In Stendal sind diese Briefe offenbar noch nicht eingetroffen. Wie eine Nachfrage gestern in der Stadtverwaltung ergab, gebe es noch keine derartigen Informationen aus den städtischen Kindergärten. Die Stadt sei aber auf Post von der GEMA vorbereitet, sagte Sprecher Klaus Ortmann. Wenn die Briefe da sind, werde man sich die Forderungen anschauen und eine Meinung dazu bilden.

Auch Kindereinrichtungen privater Träger in Stendal hat die angekündigte GEMA-Post ebenso nicht erreicht. Das berichteten Färberhofchefin Marika Mund und Alexandra Keune vom Privaten Bauernhofkindergarten in Bindfelde.

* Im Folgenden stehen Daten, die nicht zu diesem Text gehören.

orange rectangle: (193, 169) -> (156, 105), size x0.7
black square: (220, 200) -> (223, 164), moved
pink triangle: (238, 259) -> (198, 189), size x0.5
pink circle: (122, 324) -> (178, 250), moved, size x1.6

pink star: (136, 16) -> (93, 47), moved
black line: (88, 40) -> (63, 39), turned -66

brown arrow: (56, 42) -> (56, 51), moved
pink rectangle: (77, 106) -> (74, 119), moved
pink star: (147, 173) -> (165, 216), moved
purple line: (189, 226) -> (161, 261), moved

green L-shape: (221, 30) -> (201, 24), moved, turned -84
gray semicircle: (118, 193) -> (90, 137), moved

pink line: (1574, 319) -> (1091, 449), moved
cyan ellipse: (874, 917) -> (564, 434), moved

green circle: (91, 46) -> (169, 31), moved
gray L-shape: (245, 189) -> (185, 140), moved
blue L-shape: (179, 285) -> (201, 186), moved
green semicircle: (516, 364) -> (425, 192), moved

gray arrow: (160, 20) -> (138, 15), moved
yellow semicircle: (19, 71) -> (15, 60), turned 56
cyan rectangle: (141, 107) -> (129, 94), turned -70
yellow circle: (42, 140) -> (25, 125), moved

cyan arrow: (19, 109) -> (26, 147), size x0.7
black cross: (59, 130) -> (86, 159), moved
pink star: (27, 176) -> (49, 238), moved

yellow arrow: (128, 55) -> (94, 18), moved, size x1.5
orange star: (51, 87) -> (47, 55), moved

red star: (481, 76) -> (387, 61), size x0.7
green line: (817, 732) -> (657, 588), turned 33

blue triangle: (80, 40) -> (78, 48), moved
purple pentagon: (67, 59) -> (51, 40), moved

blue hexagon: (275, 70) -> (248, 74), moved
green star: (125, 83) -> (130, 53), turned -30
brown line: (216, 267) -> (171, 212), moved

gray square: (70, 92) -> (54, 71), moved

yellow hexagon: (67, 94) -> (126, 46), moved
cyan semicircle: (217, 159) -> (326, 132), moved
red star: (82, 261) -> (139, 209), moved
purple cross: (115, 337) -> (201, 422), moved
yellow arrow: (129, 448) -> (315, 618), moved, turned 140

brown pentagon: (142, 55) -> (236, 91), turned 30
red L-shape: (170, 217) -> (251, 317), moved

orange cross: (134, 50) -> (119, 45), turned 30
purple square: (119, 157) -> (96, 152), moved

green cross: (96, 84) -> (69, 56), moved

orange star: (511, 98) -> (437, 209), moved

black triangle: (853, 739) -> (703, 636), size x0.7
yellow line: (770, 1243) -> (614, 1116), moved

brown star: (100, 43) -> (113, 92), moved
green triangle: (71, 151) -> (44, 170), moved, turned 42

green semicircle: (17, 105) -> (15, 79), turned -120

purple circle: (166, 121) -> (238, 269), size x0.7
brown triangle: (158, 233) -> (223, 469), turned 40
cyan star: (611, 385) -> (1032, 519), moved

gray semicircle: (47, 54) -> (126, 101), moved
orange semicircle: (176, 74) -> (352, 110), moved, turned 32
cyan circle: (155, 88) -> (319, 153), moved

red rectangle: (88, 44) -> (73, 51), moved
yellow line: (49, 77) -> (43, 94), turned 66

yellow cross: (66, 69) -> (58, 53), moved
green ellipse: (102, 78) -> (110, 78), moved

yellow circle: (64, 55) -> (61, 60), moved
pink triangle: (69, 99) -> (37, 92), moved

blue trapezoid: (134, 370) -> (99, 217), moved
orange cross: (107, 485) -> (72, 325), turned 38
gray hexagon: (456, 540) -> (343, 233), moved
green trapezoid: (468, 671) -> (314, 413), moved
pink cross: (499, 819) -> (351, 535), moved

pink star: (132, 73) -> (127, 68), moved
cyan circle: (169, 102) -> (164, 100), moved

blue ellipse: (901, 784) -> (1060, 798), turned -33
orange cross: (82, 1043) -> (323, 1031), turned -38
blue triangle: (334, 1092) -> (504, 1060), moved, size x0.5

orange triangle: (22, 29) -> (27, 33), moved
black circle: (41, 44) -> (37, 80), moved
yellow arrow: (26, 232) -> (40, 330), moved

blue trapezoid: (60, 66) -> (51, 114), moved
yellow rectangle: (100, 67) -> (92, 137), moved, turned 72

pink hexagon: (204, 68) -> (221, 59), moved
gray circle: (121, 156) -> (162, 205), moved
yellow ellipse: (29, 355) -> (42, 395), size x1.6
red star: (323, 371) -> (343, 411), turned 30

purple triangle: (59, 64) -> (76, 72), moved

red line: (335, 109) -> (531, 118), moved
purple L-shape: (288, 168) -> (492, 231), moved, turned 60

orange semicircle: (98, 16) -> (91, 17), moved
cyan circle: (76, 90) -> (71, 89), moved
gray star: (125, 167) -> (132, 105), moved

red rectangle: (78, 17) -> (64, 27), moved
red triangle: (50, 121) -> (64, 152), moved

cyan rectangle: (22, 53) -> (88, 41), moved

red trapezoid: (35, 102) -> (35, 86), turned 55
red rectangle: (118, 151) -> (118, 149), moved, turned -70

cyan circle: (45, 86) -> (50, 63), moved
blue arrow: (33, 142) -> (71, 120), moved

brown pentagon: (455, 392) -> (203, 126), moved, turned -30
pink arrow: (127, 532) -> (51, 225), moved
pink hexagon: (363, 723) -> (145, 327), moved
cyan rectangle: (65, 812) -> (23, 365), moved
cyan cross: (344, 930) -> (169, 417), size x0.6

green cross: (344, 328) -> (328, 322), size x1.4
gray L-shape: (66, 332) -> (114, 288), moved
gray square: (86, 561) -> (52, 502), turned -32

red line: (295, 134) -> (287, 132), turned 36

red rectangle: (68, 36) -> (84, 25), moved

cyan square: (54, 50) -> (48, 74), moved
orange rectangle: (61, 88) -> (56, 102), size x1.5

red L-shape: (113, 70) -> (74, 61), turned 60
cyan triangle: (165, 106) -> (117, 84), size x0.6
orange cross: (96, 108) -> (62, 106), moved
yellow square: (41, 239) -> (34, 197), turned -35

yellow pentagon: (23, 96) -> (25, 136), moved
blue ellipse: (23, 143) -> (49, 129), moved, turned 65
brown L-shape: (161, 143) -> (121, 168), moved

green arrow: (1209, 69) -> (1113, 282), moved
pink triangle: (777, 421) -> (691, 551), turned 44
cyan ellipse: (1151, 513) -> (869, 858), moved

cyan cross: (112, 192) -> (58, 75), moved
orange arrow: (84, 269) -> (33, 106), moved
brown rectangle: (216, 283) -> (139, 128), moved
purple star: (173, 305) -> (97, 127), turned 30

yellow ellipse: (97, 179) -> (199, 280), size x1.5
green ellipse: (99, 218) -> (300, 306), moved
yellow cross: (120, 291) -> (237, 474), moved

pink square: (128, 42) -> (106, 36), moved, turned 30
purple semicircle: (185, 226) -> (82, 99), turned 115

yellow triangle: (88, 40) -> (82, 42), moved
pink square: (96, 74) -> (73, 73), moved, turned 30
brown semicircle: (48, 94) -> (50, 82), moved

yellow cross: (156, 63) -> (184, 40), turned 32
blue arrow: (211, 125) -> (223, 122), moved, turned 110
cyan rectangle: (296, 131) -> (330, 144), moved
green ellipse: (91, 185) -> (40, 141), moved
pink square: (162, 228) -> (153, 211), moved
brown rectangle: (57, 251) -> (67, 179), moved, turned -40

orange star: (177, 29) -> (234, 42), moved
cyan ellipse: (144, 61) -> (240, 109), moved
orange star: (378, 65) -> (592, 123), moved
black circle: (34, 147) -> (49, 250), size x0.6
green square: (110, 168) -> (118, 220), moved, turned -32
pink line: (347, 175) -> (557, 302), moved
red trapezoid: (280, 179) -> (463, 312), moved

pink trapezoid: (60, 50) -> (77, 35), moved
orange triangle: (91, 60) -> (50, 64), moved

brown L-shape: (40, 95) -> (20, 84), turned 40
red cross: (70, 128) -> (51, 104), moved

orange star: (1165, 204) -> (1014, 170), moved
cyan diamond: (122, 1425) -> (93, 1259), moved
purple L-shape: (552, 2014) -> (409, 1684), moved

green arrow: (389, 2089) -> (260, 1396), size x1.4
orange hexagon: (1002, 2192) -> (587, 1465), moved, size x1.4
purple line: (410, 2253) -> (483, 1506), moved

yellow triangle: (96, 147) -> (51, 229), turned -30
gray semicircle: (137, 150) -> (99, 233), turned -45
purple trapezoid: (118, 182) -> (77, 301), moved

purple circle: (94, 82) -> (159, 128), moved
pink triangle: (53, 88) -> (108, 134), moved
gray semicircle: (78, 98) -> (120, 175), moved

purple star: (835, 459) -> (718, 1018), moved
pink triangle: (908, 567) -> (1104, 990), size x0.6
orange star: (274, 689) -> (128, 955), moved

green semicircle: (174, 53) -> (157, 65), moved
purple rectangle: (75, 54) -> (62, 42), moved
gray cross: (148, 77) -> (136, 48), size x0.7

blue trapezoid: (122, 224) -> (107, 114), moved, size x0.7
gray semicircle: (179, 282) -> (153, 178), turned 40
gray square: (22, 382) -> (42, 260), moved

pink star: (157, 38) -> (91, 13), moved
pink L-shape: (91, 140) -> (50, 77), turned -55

Laut Urheberrecht müssen beim Kopieren eines Verlagsprodukts Lizenzgebühren bezahlt werden. Das trifft selbst auf Kinderlieder zu. Während die GEMA für die Schulen Rahmenverträge mit den Ländern abgeschlossen hat, fehlt bislang eine solche Regelung für die Kindereinrichtungen. Das wird jetzt nachgeholt.